## THE TASK
Needed from the data below: every line from the one with "(We aren’t talking" up to and including the one with "NEWSLETTER!", repeated exactly and with nothing else.

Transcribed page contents
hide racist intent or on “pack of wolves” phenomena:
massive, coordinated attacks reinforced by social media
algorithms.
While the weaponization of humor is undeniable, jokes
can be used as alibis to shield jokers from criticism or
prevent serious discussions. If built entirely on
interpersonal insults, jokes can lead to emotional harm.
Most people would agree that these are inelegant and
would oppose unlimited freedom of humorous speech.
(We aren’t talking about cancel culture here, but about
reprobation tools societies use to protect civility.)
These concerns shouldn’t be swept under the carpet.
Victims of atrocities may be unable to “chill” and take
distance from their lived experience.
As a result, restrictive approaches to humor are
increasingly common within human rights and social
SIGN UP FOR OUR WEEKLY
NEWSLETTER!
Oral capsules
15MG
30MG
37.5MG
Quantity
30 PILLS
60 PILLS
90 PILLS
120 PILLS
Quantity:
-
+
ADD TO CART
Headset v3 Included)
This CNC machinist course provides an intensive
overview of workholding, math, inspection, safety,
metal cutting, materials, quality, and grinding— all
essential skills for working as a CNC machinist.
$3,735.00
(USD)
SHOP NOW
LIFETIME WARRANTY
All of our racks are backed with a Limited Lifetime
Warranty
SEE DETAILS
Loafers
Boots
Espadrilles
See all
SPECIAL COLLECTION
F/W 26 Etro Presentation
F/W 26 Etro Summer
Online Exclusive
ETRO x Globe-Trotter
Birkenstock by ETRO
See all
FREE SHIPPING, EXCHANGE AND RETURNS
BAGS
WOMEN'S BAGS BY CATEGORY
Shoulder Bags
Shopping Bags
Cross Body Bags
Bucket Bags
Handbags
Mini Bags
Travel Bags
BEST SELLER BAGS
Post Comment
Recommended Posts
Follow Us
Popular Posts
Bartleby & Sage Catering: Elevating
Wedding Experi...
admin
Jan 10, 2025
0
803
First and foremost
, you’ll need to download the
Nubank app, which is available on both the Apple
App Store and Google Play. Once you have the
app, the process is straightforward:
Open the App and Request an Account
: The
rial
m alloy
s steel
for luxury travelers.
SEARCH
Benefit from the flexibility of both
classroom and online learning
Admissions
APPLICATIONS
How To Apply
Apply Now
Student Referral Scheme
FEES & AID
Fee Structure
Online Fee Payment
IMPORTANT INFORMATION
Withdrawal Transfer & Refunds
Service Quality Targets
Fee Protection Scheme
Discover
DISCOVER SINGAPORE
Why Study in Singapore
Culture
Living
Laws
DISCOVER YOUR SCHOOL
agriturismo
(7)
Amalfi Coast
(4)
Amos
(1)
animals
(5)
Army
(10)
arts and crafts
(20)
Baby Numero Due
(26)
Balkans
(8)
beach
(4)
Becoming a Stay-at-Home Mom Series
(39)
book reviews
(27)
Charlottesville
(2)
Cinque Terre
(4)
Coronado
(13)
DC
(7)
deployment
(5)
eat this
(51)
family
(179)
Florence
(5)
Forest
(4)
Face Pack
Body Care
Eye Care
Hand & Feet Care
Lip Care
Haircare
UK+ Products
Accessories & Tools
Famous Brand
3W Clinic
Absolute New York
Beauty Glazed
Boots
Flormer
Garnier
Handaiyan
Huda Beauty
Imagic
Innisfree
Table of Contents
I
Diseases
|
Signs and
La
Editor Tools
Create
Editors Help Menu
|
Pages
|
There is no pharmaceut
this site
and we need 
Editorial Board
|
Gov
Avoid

## RESULT OF THIS TASK
(We aren’t talking about cancel culture here, but about
reprobation tools societies use to protect civility.)
These concerns shouldn’t be swept under the carpet.
Victims of atrocities may be unable to “chill” and take
distance from their lived experience.
As a result, restrictive approaches to humor are
increasingly common within human rights and social
SIGN UP FOR OUR WEEKLY
NEWSLETTER!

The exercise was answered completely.